Con el ceño fruncido, Colby le quitó rápidamente las ataduras de las manos y los pies. Ignorando el dolor que le provocaba cada movimiento, Emma se levantó de un salto y salió corriendo del estudio. Al ver a Verena salir de una habitación, se abalanzó sobre ella, la agarró del pelo y comenzó una feroz pelea. Emma golpeó la cabeza de Verena contra el suelo y la abofeteó con fuerza.
La antigua Emma, aquella a la que Verena había manipulado y acosado, había desaparecido.
Ya no era la misma persona: estaba dispuesta a ajustar cuentas allí mismo, decidida a enfrentarse cara a cara a sus torturadores.
Verena gritó de dolor, con la cara ensangrentada por los feroces golpes de Emma. Pero Emma, impulsada por una furia salvaje, la agarró por el cuello, con los ojos desorbitados. Ya no era la figura amable que Colby recordaba, sino alguien transformado por la ira.
Colby se sorprendió por la transformación. Se apresuró a acercarse y tiró con fuerza de Emma para alejarla.

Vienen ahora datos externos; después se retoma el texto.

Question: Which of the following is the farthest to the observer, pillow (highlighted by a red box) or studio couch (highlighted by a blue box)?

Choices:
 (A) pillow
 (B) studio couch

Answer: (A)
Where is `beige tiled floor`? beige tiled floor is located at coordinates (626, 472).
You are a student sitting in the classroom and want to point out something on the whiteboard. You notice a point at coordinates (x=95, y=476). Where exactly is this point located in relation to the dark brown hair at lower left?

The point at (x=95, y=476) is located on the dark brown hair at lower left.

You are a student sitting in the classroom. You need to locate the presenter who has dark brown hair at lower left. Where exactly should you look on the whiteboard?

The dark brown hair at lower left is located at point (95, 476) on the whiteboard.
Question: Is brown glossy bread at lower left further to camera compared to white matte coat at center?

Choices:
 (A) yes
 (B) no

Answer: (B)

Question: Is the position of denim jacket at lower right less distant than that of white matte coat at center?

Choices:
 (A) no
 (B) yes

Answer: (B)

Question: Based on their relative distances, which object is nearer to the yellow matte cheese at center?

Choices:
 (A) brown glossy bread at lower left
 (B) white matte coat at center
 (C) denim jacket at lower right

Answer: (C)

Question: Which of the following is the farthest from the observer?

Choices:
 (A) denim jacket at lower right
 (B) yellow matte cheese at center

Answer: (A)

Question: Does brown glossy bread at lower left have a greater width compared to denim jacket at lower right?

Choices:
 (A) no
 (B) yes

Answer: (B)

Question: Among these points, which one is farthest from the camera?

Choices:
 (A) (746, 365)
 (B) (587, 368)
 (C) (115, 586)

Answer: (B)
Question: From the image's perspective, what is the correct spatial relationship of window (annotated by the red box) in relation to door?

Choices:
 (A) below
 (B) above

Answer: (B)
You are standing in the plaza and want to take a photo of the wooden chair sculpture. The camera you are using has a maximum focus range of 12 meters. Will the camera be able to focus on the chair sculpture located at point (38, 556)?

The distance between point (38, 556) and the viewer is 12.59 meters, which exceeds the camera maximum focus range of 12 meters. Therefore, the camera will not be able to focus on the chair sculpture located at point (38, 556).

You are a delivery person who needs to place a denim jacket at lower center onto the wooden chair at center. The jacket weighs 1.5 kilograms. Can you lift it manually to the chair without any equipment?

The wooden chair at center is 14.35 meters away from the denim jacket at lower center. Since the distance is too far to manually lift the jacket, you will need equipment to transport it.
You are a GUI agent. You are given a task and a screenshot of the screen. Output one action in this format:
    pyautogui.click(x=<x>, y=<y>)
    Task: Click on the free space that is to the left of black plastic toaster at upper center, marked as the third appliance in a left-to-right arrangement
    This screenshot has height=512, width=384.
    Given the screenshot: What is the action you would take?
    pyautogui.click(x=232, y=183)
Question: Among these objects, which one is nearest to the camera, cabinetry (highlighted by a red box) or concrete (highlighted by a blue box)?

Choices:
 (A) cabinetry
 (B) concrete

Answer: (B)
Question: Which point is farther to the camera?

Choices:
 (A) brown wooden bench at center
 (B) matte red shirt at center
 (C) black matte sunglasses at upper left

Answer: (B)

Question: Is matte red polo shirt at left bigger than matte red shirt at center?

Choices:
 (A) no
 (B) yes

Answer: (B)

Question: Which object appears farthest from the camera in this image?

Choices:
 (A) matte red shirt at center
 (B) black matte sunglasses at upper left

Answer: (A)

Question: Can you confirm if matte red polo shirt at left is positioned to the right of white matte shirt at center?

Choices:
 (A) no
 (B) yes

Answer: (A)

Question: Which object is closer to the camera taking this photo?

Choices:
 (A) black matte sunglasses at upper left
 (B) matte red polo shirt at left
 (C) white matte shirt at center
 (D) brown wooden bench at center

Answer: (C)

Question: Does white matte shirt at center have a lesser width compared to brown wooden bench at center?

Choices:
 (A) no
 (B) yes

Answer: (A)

—¡Suéltame! —le espetó ella, con voz llena de ira.
«¡Mírate! ¡Te estás comportando como una salvaje! Emma, vienes de una familia digna, y ella puede presentar cargos por agresión. ¿Quieres ser una asesina?», le reprendió Colby, tratando de hacerla entrar en razón.
Emma estaba furiosa. «¿Agresión? ¿En serio? ¡Verena la había agredido numerosas veces! Sin embargo, Colby siempre se había puesto del lado de Verena y Nicola. ¿Era ella siquiera su hija?
Verena, agarrándose la mejilla magullada, tosió y le gritó a Emma: «¡Cómo te atreves a pegarme! Te juro que llamaré a la policía ahora mismo».
«¡Adelante! Mi apartamento está rodeado de cámaras de seguridad. Me trajeron aquí contra mi voluntad. Me has secuestrado, y golpearte es defensa propia, razonable y legal. Llama a la policía ahora mismo o admite que tienes demasiado miedo».
«No creas que no lo haré».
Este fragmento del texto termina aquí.